#### [Dataset extract]
──────────────────────────────
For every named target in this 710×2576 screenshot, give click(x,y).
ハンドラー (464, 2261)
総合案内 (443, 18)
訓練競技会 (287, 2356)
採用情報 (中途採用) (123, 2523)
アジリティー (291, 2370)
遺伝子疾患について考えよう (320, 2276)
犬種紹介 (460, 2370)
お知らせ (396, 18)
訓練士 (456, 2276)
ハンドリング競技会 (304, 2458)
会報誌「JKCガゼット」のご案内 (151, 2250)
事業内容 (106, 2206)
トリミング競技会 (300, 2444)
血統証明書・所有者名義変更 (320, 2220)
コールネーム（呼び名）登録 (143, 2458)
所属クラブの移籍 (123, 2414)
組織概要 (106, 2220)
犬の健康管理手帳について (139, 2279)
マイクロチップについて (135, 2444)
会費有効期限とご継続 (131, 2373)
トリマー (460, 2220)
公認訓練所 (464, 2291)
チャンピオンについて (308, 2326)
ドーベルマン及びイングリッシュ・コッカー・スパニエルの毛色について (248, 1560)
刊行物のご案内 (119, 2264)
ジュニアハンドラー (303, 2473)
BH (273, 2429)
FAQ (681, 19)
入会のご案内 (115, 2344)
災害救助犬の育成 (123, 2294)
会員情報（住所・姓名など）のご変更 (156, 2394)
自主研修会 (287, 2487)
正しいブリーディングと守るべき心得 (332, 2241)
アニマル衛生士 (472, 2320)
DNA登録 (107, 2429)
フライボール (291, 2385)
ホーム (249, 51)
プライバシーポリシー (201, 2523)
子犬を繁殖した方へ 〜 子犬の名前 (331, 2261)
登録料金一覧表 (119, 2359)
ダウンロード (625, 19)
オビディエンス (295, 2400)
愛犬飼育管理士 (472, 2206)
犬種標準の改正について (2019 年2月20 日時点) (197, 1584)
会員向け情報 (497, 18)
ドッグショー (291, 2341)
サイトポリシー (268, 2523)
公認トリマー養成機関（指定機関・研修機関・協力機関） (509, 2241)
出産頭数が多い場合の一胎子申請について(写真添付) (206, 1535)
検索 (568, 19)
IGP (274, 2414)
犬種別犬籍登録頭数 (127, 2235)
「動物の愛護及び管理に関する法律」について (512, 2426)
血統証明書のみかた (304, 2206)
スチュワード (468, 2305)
──────────────────────────────
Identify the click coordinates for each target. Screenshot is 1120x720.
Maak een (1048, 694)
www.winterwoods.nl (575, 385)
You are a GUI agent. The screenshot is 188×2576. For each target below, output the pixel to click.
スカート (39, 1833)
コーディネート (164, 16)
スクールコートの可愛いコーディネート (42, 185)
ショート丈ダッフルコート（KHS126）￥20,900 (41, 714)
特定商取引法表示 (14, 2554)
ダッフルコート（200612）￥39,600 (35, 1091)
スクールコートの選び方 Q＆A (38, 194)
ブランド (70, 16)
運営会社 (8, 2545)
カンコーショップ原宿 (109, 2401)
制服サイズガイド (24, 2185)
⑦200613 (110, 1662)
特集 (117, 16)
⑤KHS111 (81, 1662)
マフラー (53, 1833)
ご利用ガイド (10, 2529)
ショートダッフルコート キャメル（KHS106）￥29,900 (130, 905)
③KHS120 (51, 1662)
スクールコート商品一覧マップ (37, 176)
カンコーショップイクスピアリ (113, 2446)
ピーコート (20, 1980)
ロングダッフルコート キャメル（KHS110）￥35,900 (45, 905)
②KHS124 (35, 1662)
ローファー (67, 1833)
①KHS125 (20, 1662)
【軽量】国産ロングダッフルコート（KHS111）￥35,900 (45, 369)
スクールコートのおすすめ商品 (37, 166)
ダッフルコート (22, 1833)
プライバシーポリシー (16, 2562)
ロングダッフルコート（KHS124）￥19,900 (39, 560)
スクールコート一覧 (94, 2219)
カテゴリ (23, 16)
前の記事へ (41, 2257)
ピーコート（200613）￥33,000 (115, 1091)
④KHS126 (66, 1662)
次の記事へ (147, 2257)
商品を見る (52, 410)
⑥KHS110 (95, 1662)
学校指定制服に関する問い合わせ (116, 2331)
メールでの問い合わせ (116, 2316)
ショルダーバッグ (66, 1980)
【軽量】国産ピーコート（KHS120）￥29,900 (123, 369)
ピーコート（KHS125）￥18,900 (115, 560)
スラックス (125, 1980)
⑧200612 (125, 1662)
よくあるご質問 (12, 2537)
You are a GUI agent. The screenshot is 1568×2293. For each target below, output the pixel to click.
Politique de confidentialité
──────────────────────────────
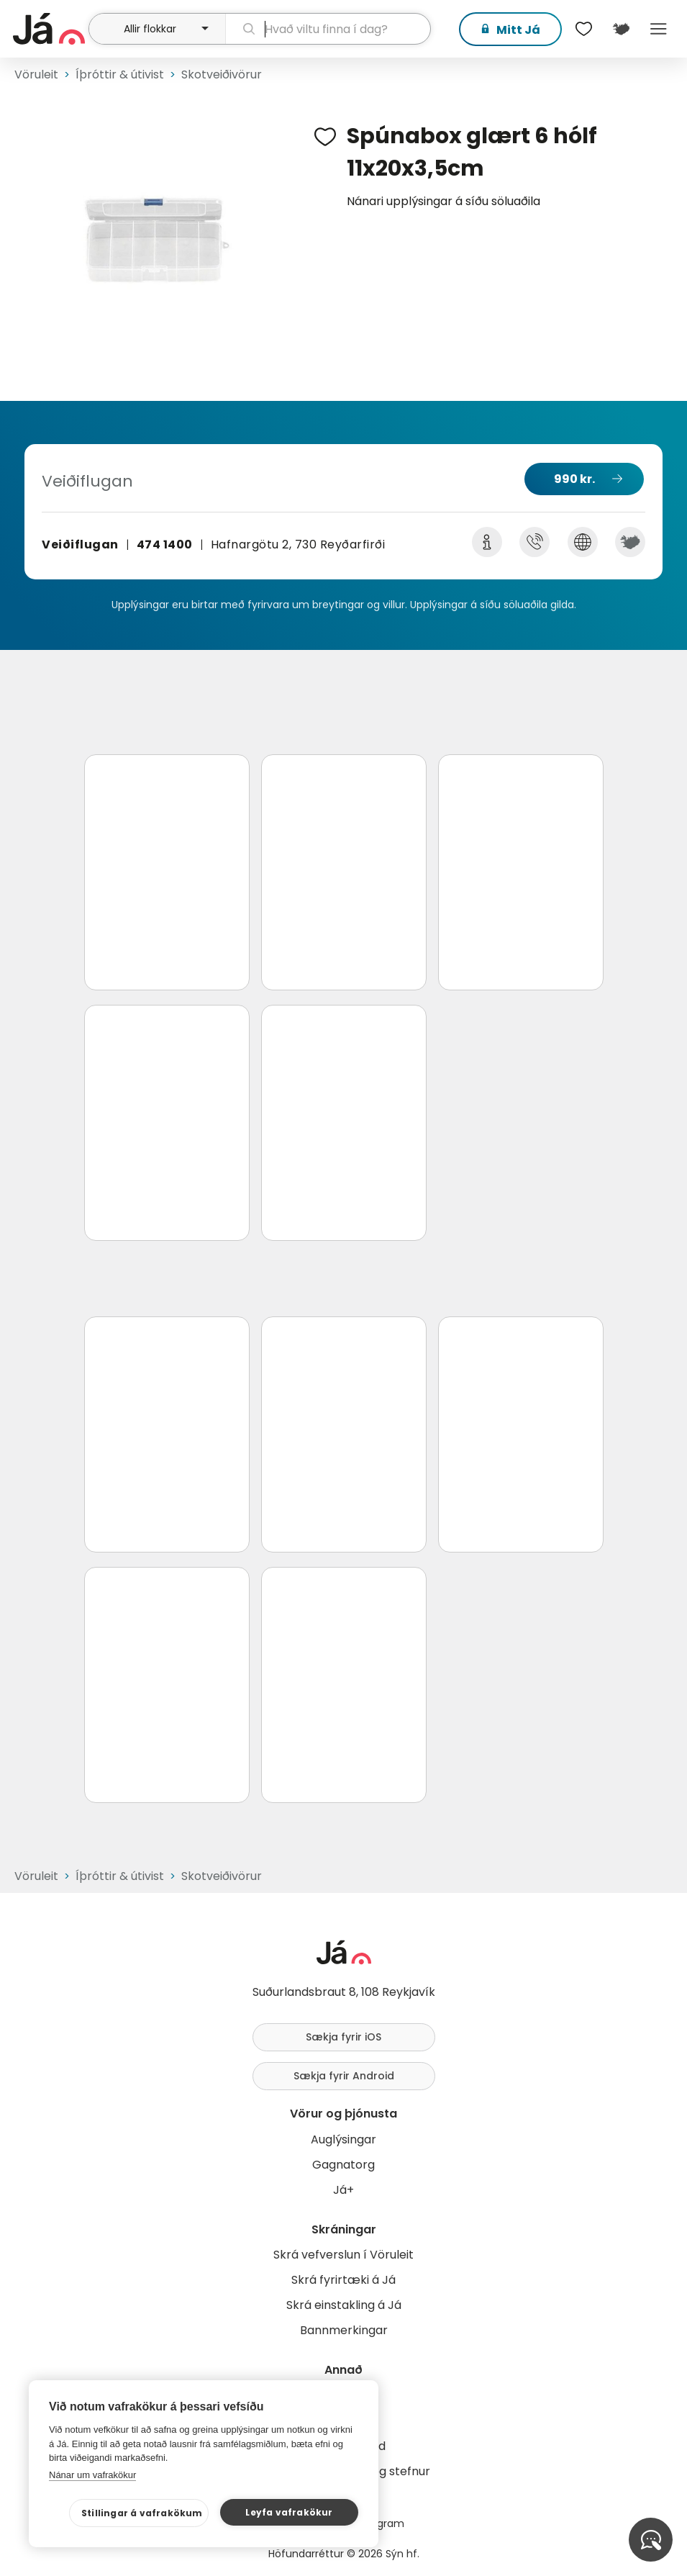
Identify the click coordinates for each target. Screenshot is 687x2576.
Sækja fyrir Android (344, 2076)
──────────────────────────────
#### [What this task involves]
Within the listing above, give again exactly every line from the line with "For every named" through the line with "サイトポリシー (268, 2523)", both included, and no other line.

#### [Response below]
For every named target in this 710×2576 screenshot, give click(x,y).
ハンドラー (464, 2261)
総合案内 (443, 18)
訓練競技会 (287, 2356)
採用情報 (中途採用) (123, 2523)
アジリティー (291, 2370)
遺伝子疾患について考えよう (320, 2276)
犬種紹介 (460, 2370)
お知らせ (396, 18)
訓練士 (456, 2276)
ハンドリング競技会 (304, 2458)
会報誌「JKCガゼット」のご案内 (151, 2250)
事業内容 (106, 2206)
トリミング競技会 (300, 2444)
血統証明書・所有者名義変更 (320, 2220)
コールネーム（呼び名）登録 (143, 2458)
所属クラブの移籍 (123, 2414)
組織概要 (106, 2220)
犬の健康管理手帳について (139, 2279)
マイクロチップについて (135, 2444)
会費有効期限とご継続 (131, 2373)
トリマー (460, 2220)
公認訓練所 (464, 2291)
チャンピオンについて (308, 2326)
ドーベルマン及びイングリッシュ・コッカー・スパニエルの毛色について (248, 1560)
刊行物のご案内 (119, 2264)
ジュニアハンドラー (303, 2473)
BH (273, 2429)
FAQ (681, 19)
入会のご案内 (115, 2344)
災害救助犬の育成 (123, 2294)
会員情報（住所・姓名など）のご変更 (156, 2394)
自主研修会 (287, 2487)
正しいブリーディングと守るべき心得 (332, 2241)
アニマル衛生士 (472, 2320)
DNA登録 (107, 2429)
フライボール (291, 2385)
ホーム (249, 51)
プライバシーポリシー (201, 2523)
子犬を繁殖した方へ 〜 子犬の名前 (331, 2261)
登録料金一覧表 (119, 2359)
ダウンロード (625, 19)
オビディエンス (295, 2400)
愛犬飼育管理士 (472, 2206)
犬種標準の改正について (2019 年2月20 日時点) (197, 1584)
会員向け情報 (497, 18)
ドッグショー (291, 2341)
サイトポリシー (268, 2523)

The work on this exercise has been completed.